In un'isola del Mar di Flores, in Indonesia, un pitone ha ucciso una donna per poi ingoiarla interamente, come usuale per questi grandi rettili. La vittima del rettile è una 54enne che stava lavorando nel suo orto quando è stata attaccata: il serpente, lungo sette metri, si è avvicinato probabilmente di soppiatto alla donna e l'ha immobilizzata e divorata. I familiari della sventurata, che la cercavano in giardino, avevano ritrovato solo le sue scarpe e una torcia: allarmati hanno avvisato i vicini e sono partite le ricerche per trovare la parente scomparsa [VIDEO]. Insieme a tutto il villaggio hanno ritrovato a qualche decina di metri il responsabile della scomparsa: il pitone giaceva con il ventre rigonfio ed i soccorritori hanno intuito subito la tragedia.

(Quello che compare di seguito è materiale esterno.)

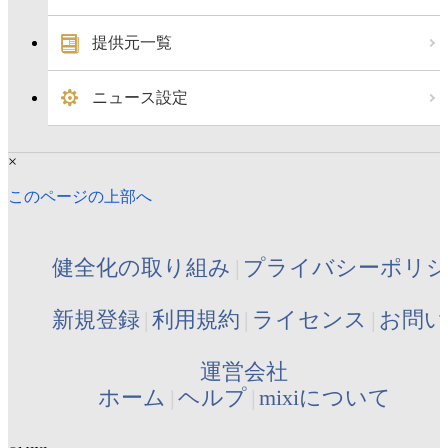
提供元一覧
ニュース設定
×
このページの上部へ
健全化の取り組み
プライバシーポリ
新規登録
利用規約
ライセンス
お問い
運営会社
ホーム
ヘルプ
mixiについて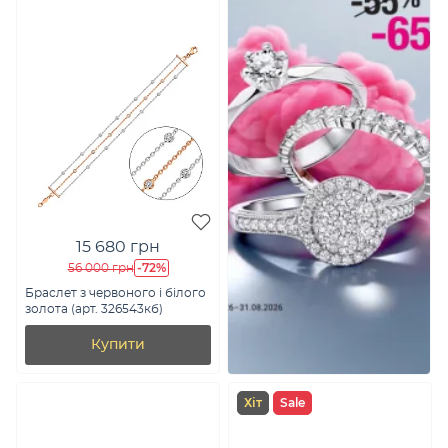
15 680 грн
-72%
56 000 грн
Браслет з червоного і білого
золота (арт. 326543кб)
Купити
Хіт
Sale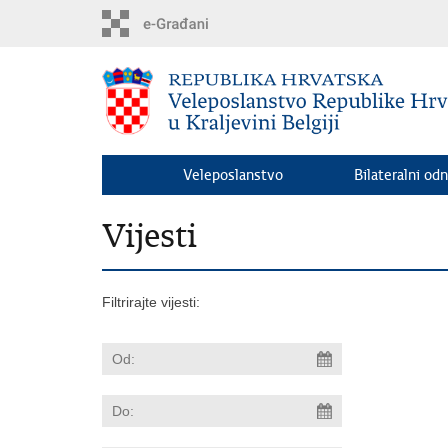
Preskoči
na
glavni
sadržaj
Veleposlanstvo
Bilateralni odn
Vijesti
Filtrirajte vijesti: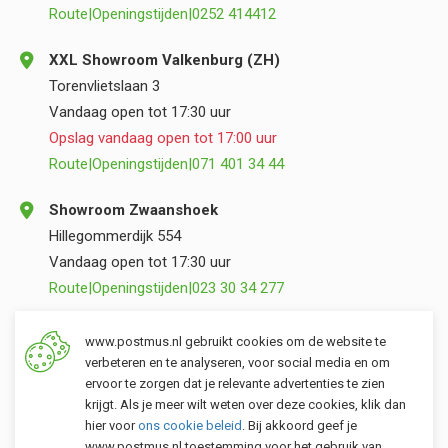
Route
|
Openingstijden
|
0252 414412
XXL Showroom Valkenburg (ZH)
Torenvlietslaan 3
Vandaag open tot 17:30 uur
Opslag vandaag open tot 17:00 uur
Route
|
Openingstijden
|
071 401 34 44
Showroom Zwaanshoek
Hillegommerdijk 554
Vandaag open tot 17:30 uur
Route
|
Openingstijden
|
023 30 34 277
Opslag Valkenburg (ZH)
www.postmus.nl gebruikt cookies om de website te
Torenvlietslaan 3
verbeteren en te analyseren, voor social media en om
ervoor te zorgen dat je relevante advertenties te zien
Vandaag open tot 17:00 uur
krijgt. Als je meer wilt weten over deze cookies, klik dan
Route
|
Openingstijden
|
071 401 34 44
hier voor
ons cookie beleid
. Bij akkoord geef je
www.postmus.nl toestemming voor het gebruik van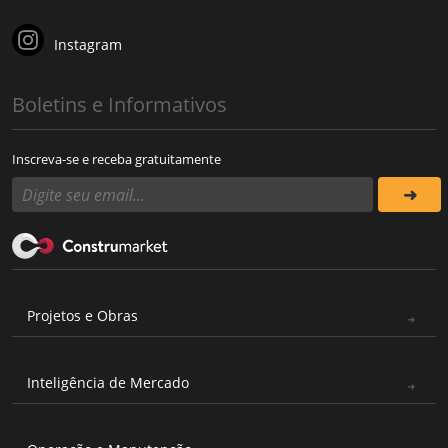
Instagram
Boletins e Informativos
Inscreva-se e receba gratuitamente
Projetos e Obras
Inteligência de Mercado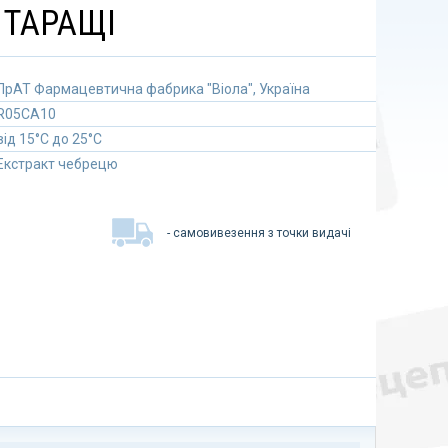
У ТАРАЩІ
ПрАТ Фармацевтична фабрика "Віола", Україна
R05CA10
від 15°C до 25°C
Екстракт чебрецю
- самовивезення з точки видачі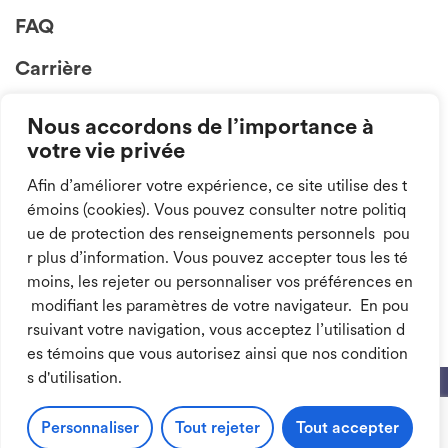
FAQ
Carrière
Nous accordons de l’importance à
votre vie privée
Afin d’améliorer votre expérience, ce site utilise des t
émoins (cookies). Vous pouvez consulter notre politiq
ue de protection des renseignements personnels pou
Suivez-nous sur
r plus d’information. Vous pouvez accepter tous les té
nos médias sociaux
moins, les rejeter ou personnaliser vos préférences en
modifiant les paramètres de votre navigateur. En pou
rsuivant votre navigation, vous acceptez l’utilisation d
es témoins que vous autorisez ainsi que nos condition
s d'utilisation.
© 2026 Tous droits réservés.
Politique de confidentialité
Personnaliser
Tout rejeter
Tout accepter
Conditions d’utilisation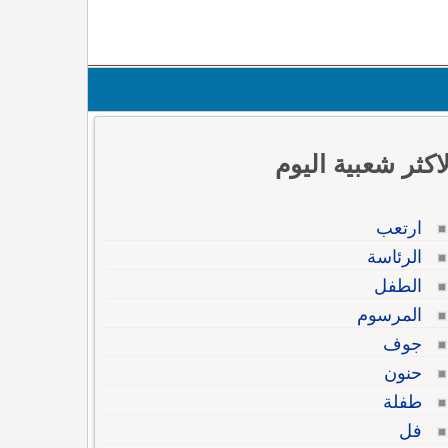
لاكثر شعبية اليوم
ارتعب
الرئاسة
الطفل
المرسوم
جوف
حنون
طفلة
فل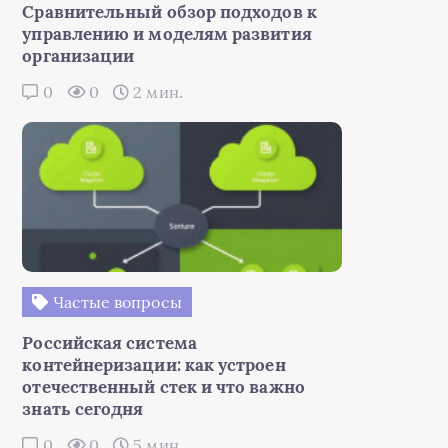
Сравнительный обзор подходов к
управлению и моделям развития
организации
0
0
2 мин.
Частые вопросы
Российская система
контейнеризации: как устроен
отечественный стек и что важно
знать сегодня
0
0
5 мин.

Ucciso il serpente l'hanno trasportato nel vicino villaggio dove ne hanno aperto l'addome, trovandovi il corpo della vittima ancora intatto e con tutti gli abiti addosso. Pochi mesi fa un'altra persona era stata ingoiata intera da un rettile: si trattava di un uomo che lavorava nelle piantagioni di palma da olio delle Sulawesi occidentali.

Stritolata e poi ingoiata iniziando dalla testa

Il capo del villaggio situato sull'isola di Muna, dall'esotico nome di Persiapan Lawela, ha confermato che la vittima è stata ingoiata iniziando dalla testa. Il luogo della tragedia è un'area ricca di scogliere e rocce, che costituiscono un perfetto habitat per i rettili. In Indonesia sono particolarmente diffusi i pitoni del genere "reticolato" che hanno la peculiarità di cacciare la preda afferrandola e stritolandola tra le spire.

Appena la vittima smette di divincolarsi viene ingoiata intera. Non accade spesso che i pitoni attacchino gli umani, dicono gli etologi, perchè le prede usuali dei serpenti sono suini o scimmie.

I serpenti inghiottono le prede intere

E' una caratteristica propria dei serpenti [VIDEO]quella di inghiottire interamente la loro preda, dal momento che non sono in grado di masticarla. Spesso le prede sono di molto più grandi della bocca del serpente, se non, addirittura, del serpente stesso. La tecnica di attacco prevede che il rettile afferri la preda con i suoi denti aguzzi come uncini, raramente velenosi, e che la stritoli lentamente con le sue possenti spire, che le impediscono di respirare, soffocandola. In un secondo tempo le fauci del rettile si aprono di oltre 180°, un'apertura straordinaria resa possibile dalla presenza di muscoli elastici e della particolare articolazione della mandibola che lascia le ossa "slegate" tra loro per cui riescono a deformare l'apertura orale fino a far entrare masse molto grandi.